▶ DATA UNDER STUDY:
▼
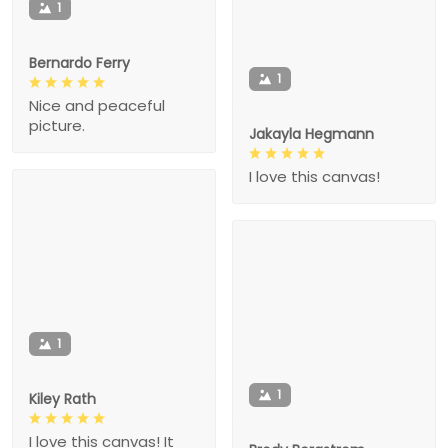
1
Bernardo Ferry
1
Nice and peaceful
picture.
Jakayla Hegmann
I love this canvas!
1
1
Kiley Rath
I love this canvas! It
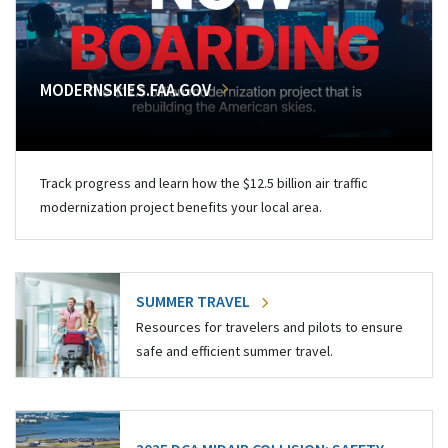
MODERNSKIES.FAA.GOV
Track progress and learn how the $12.5 billion air traffic
modernization project benefits your local area.
SUMMER TRAVEL
Resources for travelers and pilots to ensure
safe and efficient summer travel.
▲
▶ PROBLEM STATEMENT:
What is wanted is the line containing "Resources for travelers and pilots to ensure" and every line after it through the last line of the entries, printed exactly.

▶ COMPLETED TASK:
Resources for travelers and pilots to ensure
safe and efficient summer travel.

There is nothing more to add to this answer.